(Recorded data)

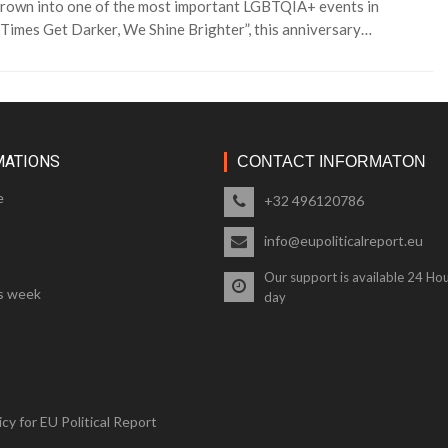
s grown into one of the most important LGBTQIA+ events in
imes Get Darker, We Shine Brighter”, this anniversary…
MATIONS
CONTACT INFORMATON
e
+32 496120786
info@eupoliticalreport.eu
Our support is available 24 Hou
s week
day
cy for EU Political Report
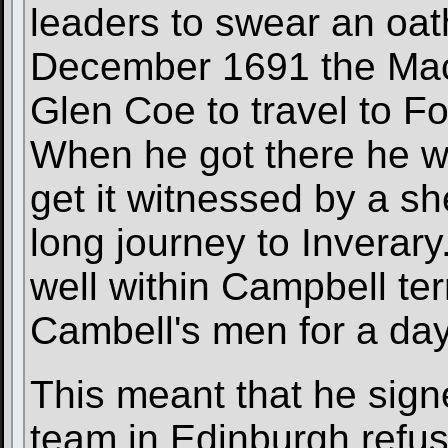
leaders to swear an oath
December 1691 the MacL
Glen Coe to travel to Fo
When he got there he wa
get it witnessed by a sh
long journey to Inverary
well within Campbell ter
Cambell's men for a day
This meant that he signe
team in Edinburgh refus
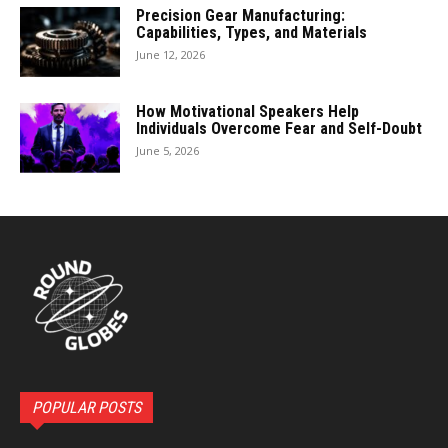
Precision Gear Manufacturing:
Capabilities, Types, and Materials
June 12, 2026
How Motivational Speakers Help
Individuals Overcome Fear and Self-Doubt
June 5, 2026
POPULAR POSTS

_TO DO_
Print out each record exactly as shown, but keep the pictures out.

_SOLVED EXERCISE_
s grown into one of the most important LGBTQIA+ events in
imes Get Darker, We Shine Brighter”, this anniversary…
MATIONS
CONTACT INFORMATON
e
+32 496120786
info@eupoliticalreport.eu
Our support is available 24 Hou
s week
day
cy for EU Political Report
leaders to swear an oath
December 1691 the MacL
Glen Coe to travel to Fo
When he got there he wa
get it witnessed by a sh
long journey to Inverary
well within Campbell ter
Cambell's men for a day
This meant that he signe
team in Edinburgh refus
Precision Gear Manufacturing:
Capabilities, Types, and Materials
June 12, 2026
How Motivational Speakers Help
Individuals Overcome Fear and Self-Doubt
June 5, 2026
POPULAR POSTS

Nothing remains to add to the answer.